Poesia do Pajeú: Câmara aprova reconhecimento nacional para a rica tradição oral pernambucana

março 4, 2026

Cultura Nacional Celebra Poesia do Pajeú: Reconhecimento Avança para o Senado

A Câmara dos Deputados deu um passo significativo para valorizar a rica tapeçaria cultural brasileira ao aprovar um projeto de lei que reconhece a **poesia do Pajeú** como manifestação da cultura nacional. A iniciativa, que agora segue para o Senado, visa prestigiar e preservar essa forma de expressão única, profundamente enraizada no Sertão do Pajeú, em Pernambuco.

A poesia do Pajeú é mais do que versos; é um complexo cultural e comunicativo de **tradição oral**, com epicentro em municípios como São José do Egito. Caracteriza-se pelo repentismo, glosas e uma métrica rigorosa, abordando com lirismo e improvisação temas como a resistência do sertanejo, o cotidiano árduo e a força diante da seca.

Conforme informações divulgadas pela Agência Câmara Notícias, o projeto de lei, de autoria do deputado Túlio Gadêlha (Rede-PE) e com parecer favorável do relator Carlos Veras (PT-PE), busca emancipar crianças, levar a cultura para as escolas e construir um acervo dedicado à poesia do Pajeú. A proposta ressalta que essas poesias não apenas embelezam, mas também formam crítica social e consciências esclarecidas.

Tradição Oral e Crítica Social: A Essência da Poesia do Pajeú

A poesia do Pajeú se destaca por sua forte **tradição oral**, onde o saber é transmitido de geração em geração. Essa cadeia intergeracional de transmissão cultural foi confirmada por pesquisas acadêmicas recentes, segundo o autor do projeto. A integração da poesia popular nas práticas escolares é vista como um pilar educacional fundamental.

O deputado Túlio Gadêlha enfatizou a efervescência cultural da região, ilustrando com um exemplo: “No Pajeú, a cultura é efervescente. Se você for na padaria e pedir um poema, ele manda um poema”. Essa vivacidade demonstra como a poesia está intrinsecamente ligada ao cotidiano e à identidade do povo sertanejo.

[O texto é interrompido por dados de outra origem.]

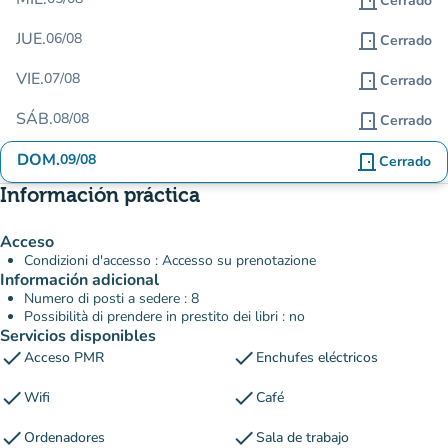
door_front
Cerrado
JUE.
06/08
door_front
Cerrado
VIE.
07/08
door_front
Cerrado
SÁB.
08/08
door_front
Cerrado
DOM.
09/08
door_front
Cerrado
Información práctica
Acceso
Condizioni d'accesso : Accesso su prenotazione
Información adicional
Numero di posti a sedere : 8
Possibilità di prendere in prestito dei libri : no
Servicios disponibles
check
check
Acceso PMR
Enchufes eléctricos
check
check
Wifi
Café
check
check
Ordenadores
Sala de trabajo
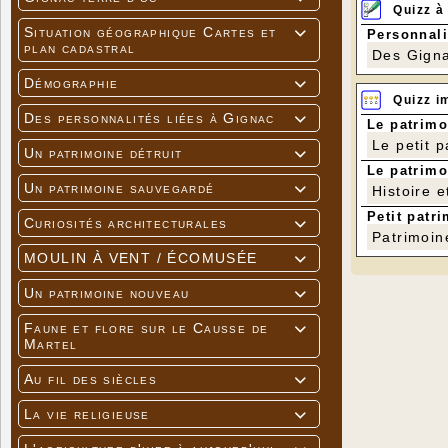
Quizz à
Situation géographique Cartes et
Personnali

plan cadastral
Des Gigna
Démographie

Quizz i
Des personnalités liées à Gignac

Le patrimo
Le petit 
Un patrimoine détruit

Le patrimo
Un patrimoine sauvegardé
Histoire e

Petit patri
Curiosités architecturales

Patrimoin
MOULIN À VENT / ÉCOMUSÉE

Un patrimoine nouveau

Faune et flore sur le Causse de

Martel
Au fil des siècles

La vie religieuse

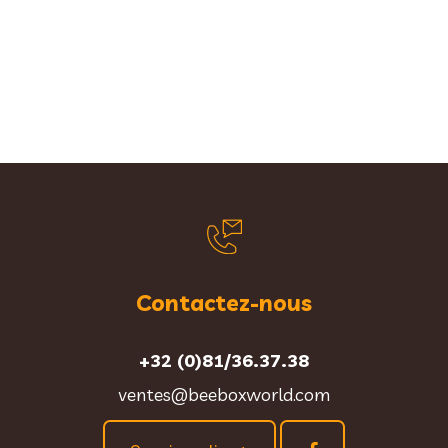
Contactez-nous
+32 (0)81/36.37.38
ventes@beeboxworld.com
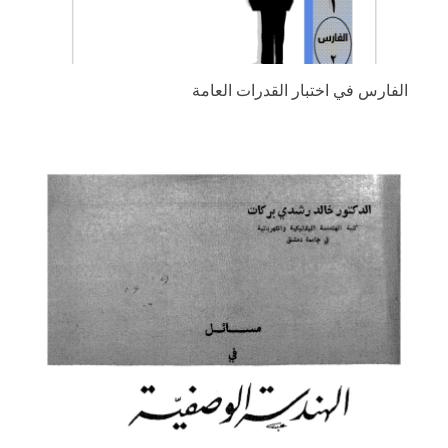
الفارس في اختبار القدرات العامة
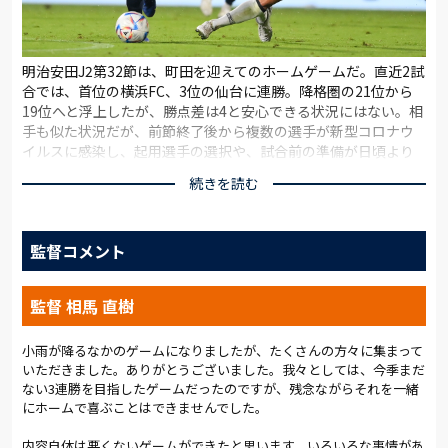
明治安田J2第32節は、町田を迎えてのホームゲームだ。直近2試
合では、首位の横浜FC、3位の仙台に連勝。降格圏の21位から
19位へと浮上したが、勝点差は4と安心できる状況にはない。相
手も似た状況だが、前節終了後から複数の選手が新型コロナウ
イルスに感染し、起用選手の選択や、試合前の準備が日頃より
難しいものになったことは、想像に難くない。それでも、狙う
続きを読む
のは3連勝。降格圏から少しでも離れたいところだ。
先発メンバーには、高卒ルーキーのGK若林を初起用。控えのGK
監督コメント
もU18に所属する高校3年生の海本慶太朗(2種登録)で、若い守護
神の構成となった。4バックは、右から岡庭、新里、袴田、吉
永。中盤は、中央に連勝の大きな原動力となっている栗本、菊
監督 相馬 直樹
地のダブルボランチ。右に柴山、左に矢島慎を配置。前線は、
河田と奥抜が2トップを組んだ。控えには、U18から昇格1年目
で初のベンチ入りとなったFW山﨑らが名を連ねた。
小雨が降るなかのゲームになりましたが、たくさんの方々に集まって
いただきました。ありがとうございました。我々としては、今季まだ
ない3連勝を目指したゲームだったのですが、残念ながらそれを一緒
雨が降るなかでの試合序盤は、中盤で激しくボールを奪い合う
にホームで喜ぶことはできませんでした。
展開。4分に菊地が警告を受けたが、8分には町田の太田にも警
告が出された。攻撃では、奥抜や矢島慎のドリブルが推進力と
内容自体は悪くないゲームができたと思います。いろいろな事情があ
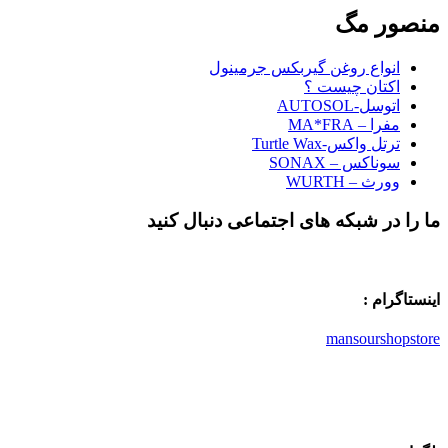
منصور مگ
انواع روغن گیربکس جرمینول
اکتان چیست ؟
اتوسل-AUTOSOL
مفرا – MA*FRA
ترتل واکس-Turtle Wax
سوناکس – SONAX
وورث – WURTH
ما را در شبکه های اجتماعی دنبال کنید
اینستاگرام :
mansourshopstore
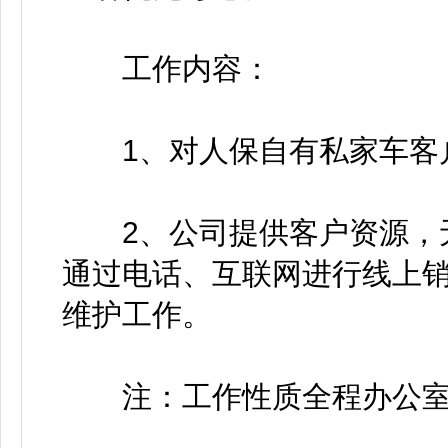
工作内容：
1、对人保自有私家车客
2、公司提供客户资源，无
通过电话、互联网进行线上
维护工作。
注：工作性质全程办公室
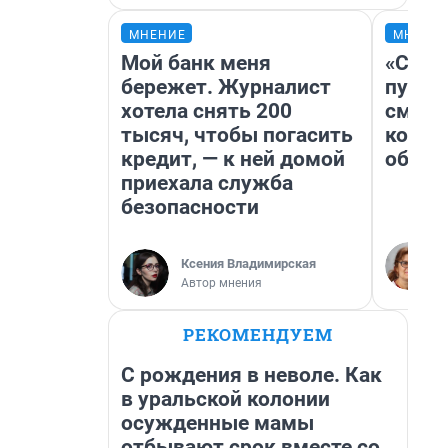
МНЕНИЕ
МНЕНИ
Мой банк меня
«Спут
бережет. Журналист
пургу»
хотела снять 200
смерт
тысяч, чтобы погасить
котор
кредит, — к ней домой
обнар
приехала служба
безопасности
Ксения Владимирская
Автор мнения
РЕКОМЕНДУЕМ
С рождения в неволе. Как
в уральской колонии
осужденные мамы
отбывают срок вместе со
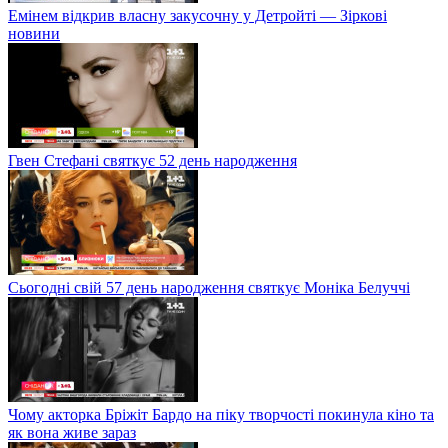
Емінем відкрив власну закусочну у Детройті — Зіркові
новини
Гвен Стефані святкує 52 день народження
Сьогодні свій 57 день народження святкує Моніка Белуччі
Чому акторка Бріжіт Бардо на піку творчості покинула кіно та
як вона живе зараз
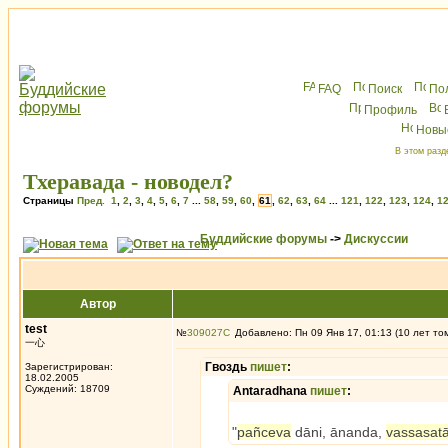
FAQ
Поиск
По
Профиль
Новы
В этом разд
Тхеравада - новодел?
Страницы
Пред.
1
,
2
,
3
,
4
,
5
,
6
,
7
...
58
,
59
,
60
,
61
,
62
,
63
,
64
...
121
,
122
,
123
,
124
,
1
Буддийские форумы
->
Дискуссии
Автор
test
№
309027
Добавлено: Пн 09 Янв 17, 01:13 (10 лет то
一心
Гвоздь
пишет
:
Зарегистрирован:
18.02.2005
Суждений: 18709
Antaradhana
пишет
:
"
pañceva
dāni, ānanda,
vassasatā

Um Reconhecimento Histórico e Pedagógico

O relator, deputado Carlos Veras, celebrou o reconhecimento como a correção de uma **lacuna histórica e institucional**. Ele ressaltou que a poesia do Pajeú eleva ao patamar das grandes artes brasileiras uma tradição que sustenta o imaginário do sertanejo há gerações. “No Pajeú, ser poeta é um título de nobreza civil”, afirmou Veras, destacando como a poesia eleva a autoestima e empodera o indivíduo.

Veras também pontuou o inegável **caráter educacional** dessa poesia, funcionando como um sistema vivo de transmissão de conhecimento. “Crianças aprendem a contar sílabas poéticas e, por meio delas, perfazem ludicamente o caminho de acesso à língua portuguesa”, explicou. O rigor gramatical e a riqueza vocabular presentes nos versos são, segundo ele, ferramentas pedagógicas valiosas.

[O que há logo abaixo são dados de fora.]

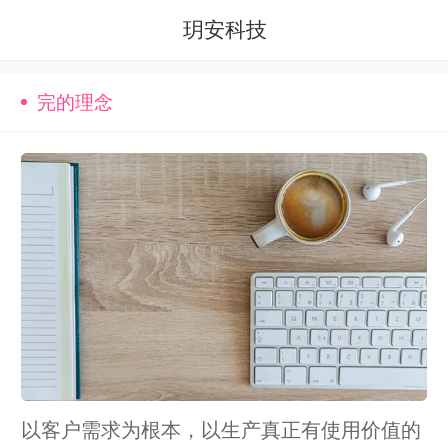
玥安科技
完的理念
以客户需求为根本，以生产真正有使用价值的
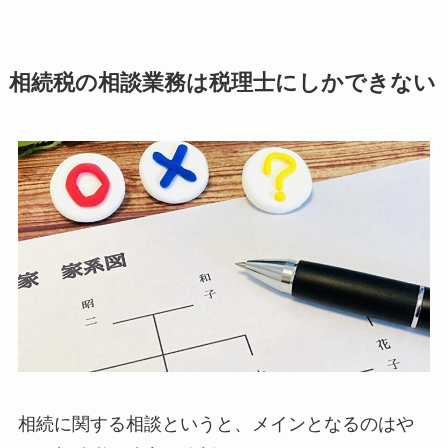
相続税の相談業務は税理士にしかできない
相続に関する相談というと、メインとなるのはや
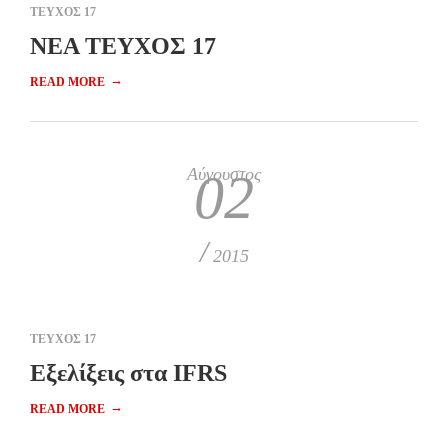
ΤΕΥΧΟΣ 17
ΝΕΑ ΤΕΥΧΟΣ 17
→
READ MORE
Αύγουστος
02
/
2015
ΤΕΥΧΟΣ 17
Εξελίξεις στα IFRS
→
READ MORE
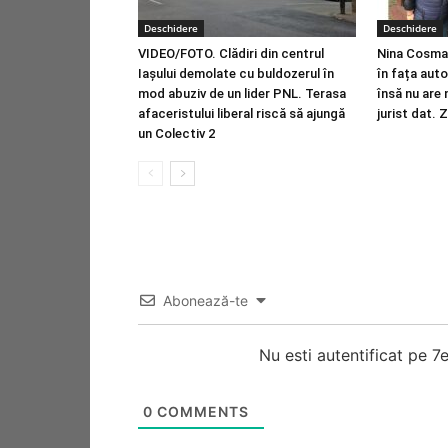
Deschidere
Deschidere
VIDEO/FOTO. Clădiri din centrul
Nina Cosma 
Iașului demolate cu buldozerul în
în fața autor
mod abuziv de un lider PNL. Terasa
însă nu are
afaceristului liberal riscă să ajungă
jurist dat. 
un Colectiv 2
Abonează-te
Nu esti autentificat pe 
0
COMMENTS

Vozes do Congresso em Defesa da Poesia

Outros deputados também manifestaram apoio à proposta. Helder Salomão (PT-ES) elogiou a poesia como a **expressão do que é mais valioso para a população**. Deputados como Heloísa Helena (Rede-RJ), Pedro Campos (PSB-PE), Erika Kokay (PT-DF), Célia Xakriabá (Psol-MG) e Chico Alencar (Psol-RJ) recitaram versos em defesa do projeto, reforçando a importância da cultura na formação do povo.

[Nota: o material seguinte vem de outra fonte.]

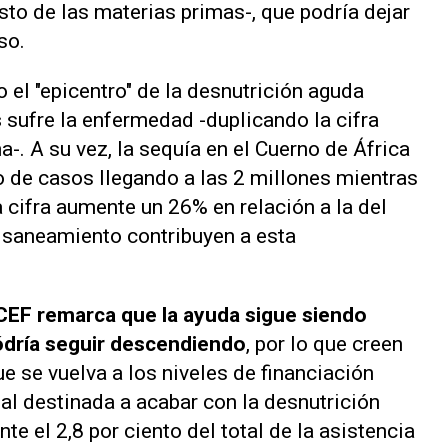
osto de las materias primas-, que podría dejar
so.
el "epicentro" de la desnutrición aguda
s
sufre la enfermedad -duplicando la cifra
a-. A su vez, la sequía en el Cuerno de África
de casos llegando a las 2 millones mientras
a cifra aumente un 26% en relación a la del
y saneamiento contribuyen a esta
CEF remarca que la ayuda sigue siendo
ódría seguir descendiendo
, por lo que creen
e se vuelva a los niveles de financiación
l destinada a acabar con la desnutrición
e el 2,8 por ciento del total de la asistencia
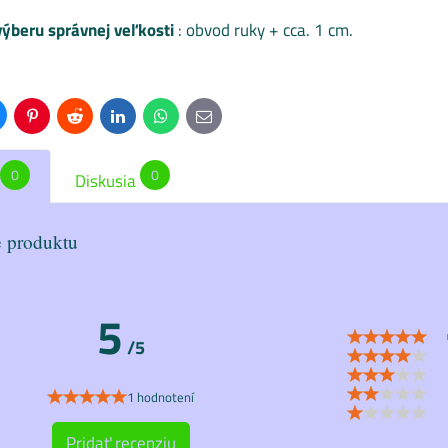
ýberu správnej veľkosti
: obvod ruky + cca. 1 cm.
uesky
Pinterest
Reddit
LinkedIn
WhatsApp
E-
mail
0
0
Diskusia
 produktu
5
/5
1 hodnotení
Pridať recenziu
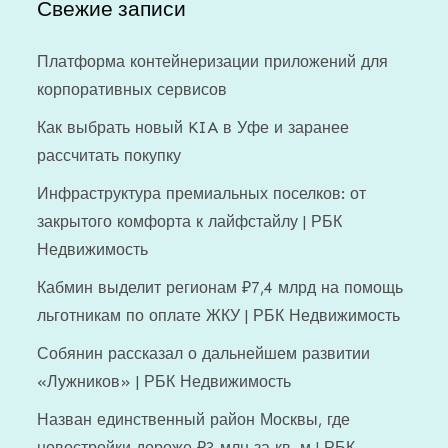
Свежие записи
Платформа контейнеризации приложений для
корпоративных сервисов
Как выбрать новый KIA в Уфе и заранее
рассчитать покупку
Инфраструктура премиальных поселков: от
закрытого комфорта к лайфстайлу | РБК
Недвижимость
Кабмин выделит регионам ₽7,4 млрд на помощь
льготникам по оплате ЖКУ | РБК Недвижимость
Собянин рассказал о дальнейшем развитии
«Лужников» | РБК Недвижимость
Назван единственный район Москвы, где
новостройки дороже ₽3 млн за кв. м | РБК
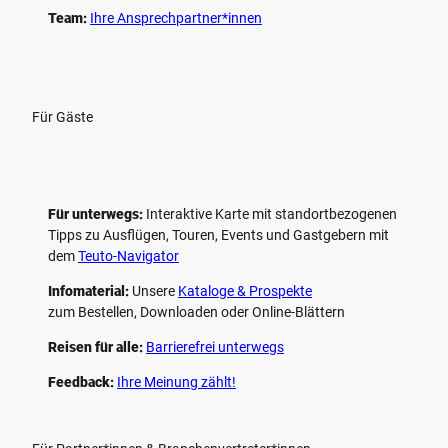
Team:
Ihre Ansprechpartner*innen
Für Gäste
Für unterwegs:
Interaktive Karte mit standort­bezogenen
Tipps zu Ausflügen, Touren, Events und Gastgebern mit
dem
Teuto-Navigator
Infomaterial:
Unsere
Kataloge & Prospekte
zum Bestellen, Downloaden oder Online-Blättern
Reisen für alle:
Barrierefrei unterwegs
Feedback:
Ihre Meinung zählt!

Erika Kokay emocionou ao citar que a poesia do Pajeú “canta a realidade, saúda o amanhecer, dialoga com as estrelas e transforma o cotidiano em rima”. A aprovação deste projeto de lei é, portanto, um importante reconhecimento da **riqueza cultural** e do potencial transformador da poesia do Pajeú para todo o Brasil.